Natural selection does not provide evidence for common descent. The evidence for common descent comes from fossils, comparative morphology, and molecular analysis.
That’s true, both begin with presuppositions. Science (including evolution) begins with the presupposition that the universe is subject to laws that hold throughout time and space, such that we may discover those laws through experiment. Creationism begins with the presupposition that God created the universe.
Of course, only creationism has as a presupposition the very thesis it’s trying to prove. Not a very impressive “theory.”
I’ll check out this post and let you know what I think there. It’s not really relevant to the present discussion, agreed?
I really don’t see anything in any of your comments that runs counter to what I’ve proposed in this post, Mr. Knotts.
July 11, 2008 at 2:52 pm |
Good post. I touched on a little bit of this sort of thing myself on my most recent post at my own blog.
And my GOSH, C David Parsons gets around. Does this person never tire of spamming?

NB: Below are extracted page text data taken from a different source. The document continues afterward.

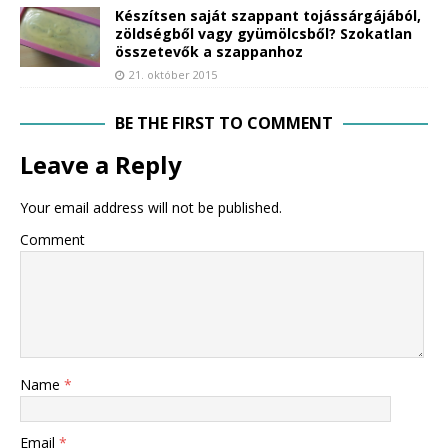
Készítsen saját szappant tojássárgájából,
zöldségből vagy gyümölcsből? Szokatlan
összetevők a szappanhoz
21. október 2015
BE THE FIRST TO COMMENT
Leave a Reply
Your email address will not be published.
Comment
Name
*
Email
*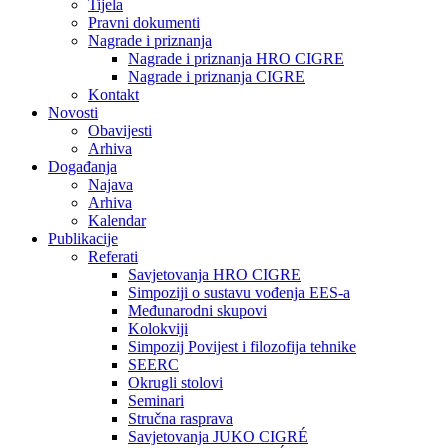
Tijela
Pravni dokumenti
Nagrade i priznanja
Nagrade i priznanja HRO CIGRE
Nagrade i priznanja CIGRE
Kontakt
Novosti
Obavijesti
Arhiva
Događanja
Najava
Arhiva
Kalendar
Publikacije
Referati
Savjetovanja HRO CIGRE
Simpoziji o sustavu vođenja EES-a
Međunarodni skupovi
Kolokviji​
Simpozij Povijest i filozofija tehnike
SEERC
Okrugli stolovi
Seminari​
Stručna rasprava​
Savjetovanja JUKO CIGRÉ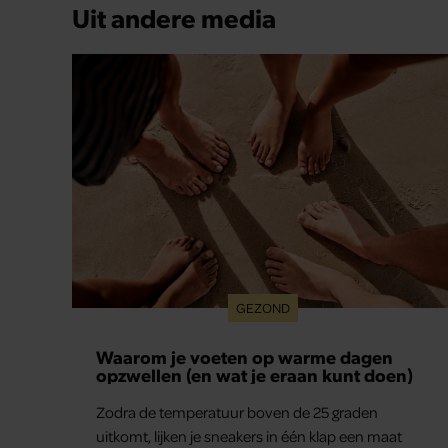
Uit andere media
GEZOND
Waarom je voeten op warme dagen
opzwellen (en wat je eraan kunt doen)
Zodra de temperatuur boven de 25 graden
uitkomt, lijken je sneakers in één klap een maat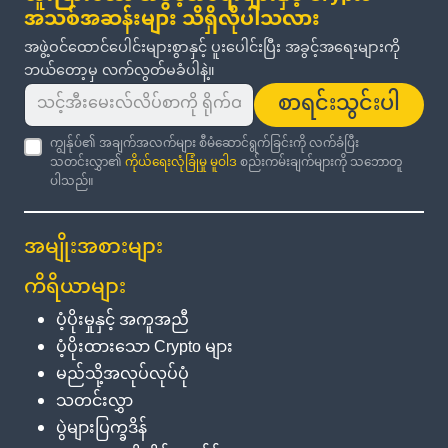
အသစ်အဆန်းများ သိရှိလိုပါသလား
အဖွဲ့ဝင်ထောင်ပေါင်းများစွာနှင့် ပူးပေါင်းပြီး အခွင့်အရေးများကို
ဘယ်တော့မှ လက်လွတ်မခံပါနဲ့။
စာရင်းသွင်းပါ
ကျွန်ုပ်၏ အချက်အလက်များ စီမံဆောင်ရွက်ခြင်းကို လက်ခံပြီး
သတင်းလွှာ၏
ကိုယ်ရေးလုံခြုံမှု မူဝါဒ
စည်းကမ်းချက်များကို သဘောတူ
ပါသည်။
အမျိုးအစားများ
ကိရိယာများ
ပံ့ပိုးမှုနှင့် အကူအညီ
ပံ့ပိုးထားသော Crypto များ
မည်သို့အလုပ်လုပ်ပုံ
သတင်းလွှာ
ပွဲများပြက္ခဒိန်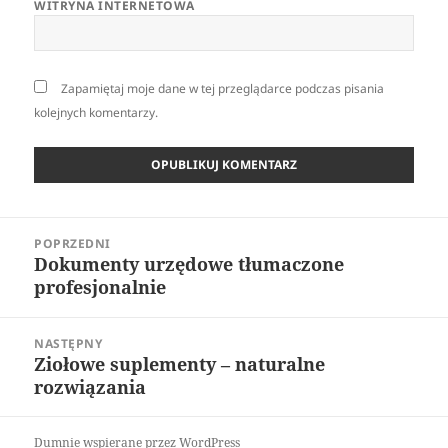
WITRYNA INTERNETOWA
Zapamiętaj moje dane w tej przeglądarce podczas pisania
kolejnych komentarzy.
Nawigacja
POPRZEDNI
wpisu
Dokumenty urzędowe tłumaczone
Poprzedni
profesjonalnie
wpis:
NASTĘPNY
Ziołowe suplementy – naturalne
Następny
rozwiązania
wpis:
Dumnie wspierane przez WordPress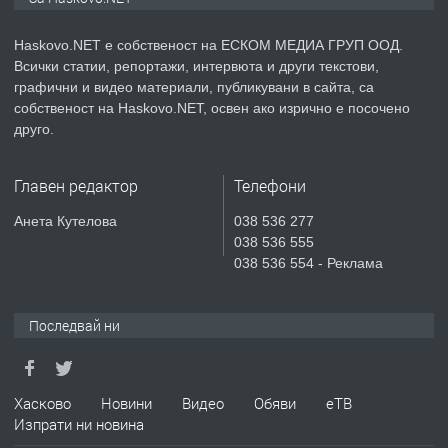
АПАРТАМЕНТ В НОВА СГРАДА КВ.
КУБА
Haskovo.NET е собственост на ЕСКОМ МЕДИА ГРУП ООД.
Всички статии, репортажи, интервюта и други текстови,
преди 3 дни
графични и видео материали, публикувани в сайта, са
собственост на Haskovo.NET, освен ако изрично е посочено
ПРЕДЛАГА
Продавам парцел в гр. Хасково кв.
друго.
Хисаря до ток, вода,канализация,
асфалт 0889 537 426
Главен редактор
Телефони
преди 3 дни
Анета Кутелова
038 536 277
038 536 555
ПРЕДЛАГА
СГЛОБЯВАНЕ НА МЕБЕЛИ.
038 536 554 - Реклама
Последвай ни
преди 3 дни
ПРЕДЛАГА
№4119 Едностаен обзаведен
Хасково
Новини
Видео
Обяви
еТВ
апартамент под наем в кв.
Изпрати ни новина
Училищни, гр. Хасково.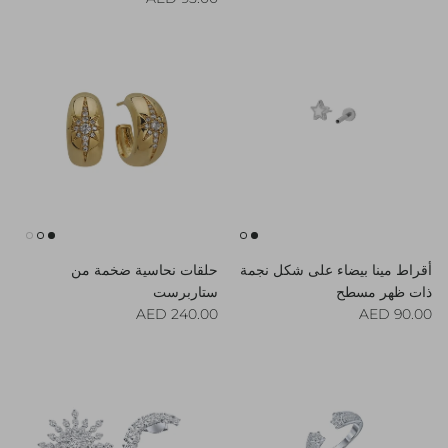
أقراط مينا بيضاء على شكل نجمة
حلقات نحاسية ضخمة من
ذات ظهر مسطح
ستاربرست
Regular price
Regular price
240.00 AED
90.00 AED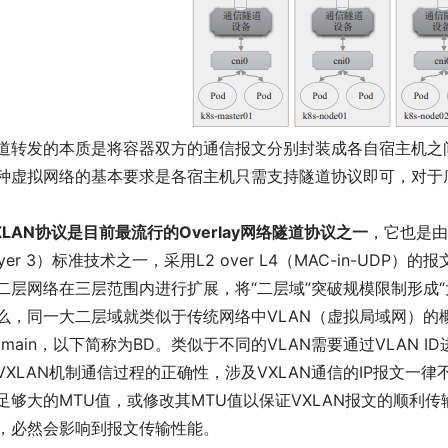
道转发的本质是将容器双方的通信报文分别封装成各自宿主机之间
种虚拟网络的基本要求是各宿主机只需支持隧道协议即可，对于
XLAN协议是目前最流行的Overlay网络隧道协议之一
，它也是由IET
ayer 3）标准技术之一，采用L2 over L4（MAC-in-U
二层网络在三层范围内进行扩展，将“二层域”突破规模限制形成“
么，同一大二层域就类似于传统网络中VLAN（虚拟局域网）的概念，
omain，以下简称为BD。类似于不同的VLAN需要通过VLAN 
VXLAN机制通信过程的正确性，涉及VXLAN通信的IP报文
足够大的MTU值，或修改其MTU值以保证VXLAN报文的顺利
，必然会影响到报文传输性能。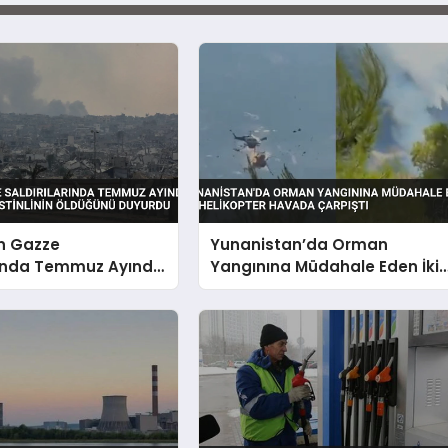
in Gazze
Yunanistan’da Orman
arında Temmuz Ayında
Yangınına Müdahale Eden İki
zla Filistinlinin
Helikopter Havada Çarpıştı
 Duyurdu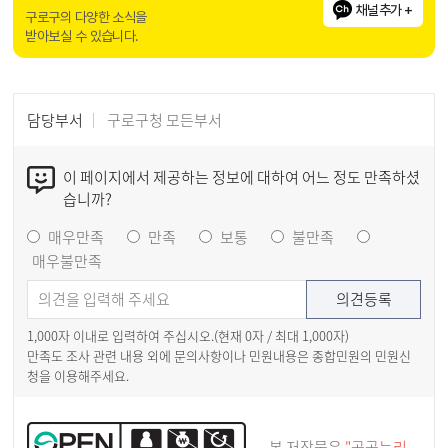
채널추가 +
구로구의 다양한 소식을
받아보실 수 있습니다.
담당부서
구로구청 모든부서
이 페이지에서 제공하는 정보에 대하여 어느 정도 만족하셨
습니까?
매우만족
만족
보통
불만족
매우불만족
1,000자 이내로 입력하여 주십시오.(현재
0
자 / 최대 1,000자)
만족도 조사 관련 내용 외에 문의사항이나 민원내용은 종합민원의 민원신
청을 이용해주세요.
본 저작물은
"공공누리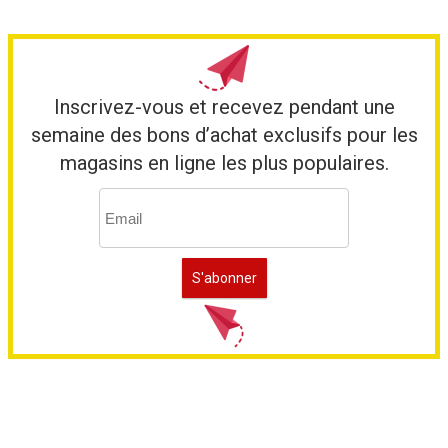
Inscrivez-vous et recevez pendant une
semaine des bons d’achat exclusifs pour les
magasins en ligne les plus populaires.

July 12, 2008 at 2:54 pm |
soul[insult],
You’re actually quite wrong. I’ll elucidate:
You stated that ONLY creationism has as its thesis the presupposition its trying to prove. Um… Are you quite sure you know what you’re talking about? Perhaps something got lost in translation. Perhaps you were over eager. Are you saying that Darwinism does NOT have as its thesis the presupposition it’s trying to prove [that natural selection, mutations and whatever other purely natural mechanism resulted in the diversity of life we see presently and in the fossil record by COMMON DESCENT and certainly NOT by any special actor acts of creation]?
ah, sweet hypocrisy.
–Sirius Knott
July 13, 2008 at 5:13 am |
Cute. You really are incapable of holding a rational argument without resorting to childish namecalling, aren´t you?
The following paragraph elucidates nothing. It simply restates your point, that evolutionary theory is somehow “faith-based” like creationism. You provide no evidence to support that position, so I have no reason to take it seriously.
Yes. That is what I´m saying.
Prove me wrong.
July 13, 2008 at 5:58 am |
Hehehe… He does keep on trying, doesn’t he? [insult]
[edit by soulbiscuit]Sorry Mike, I have to confess to thinking that was pretty funny, but I said I wouldn’t allow insults on my blog comments, and I’d better be consistent with that.
I do look forward to seeing him try to defend his assertions with an actual argument, aside from “everyone who disagrees with me is wrong.”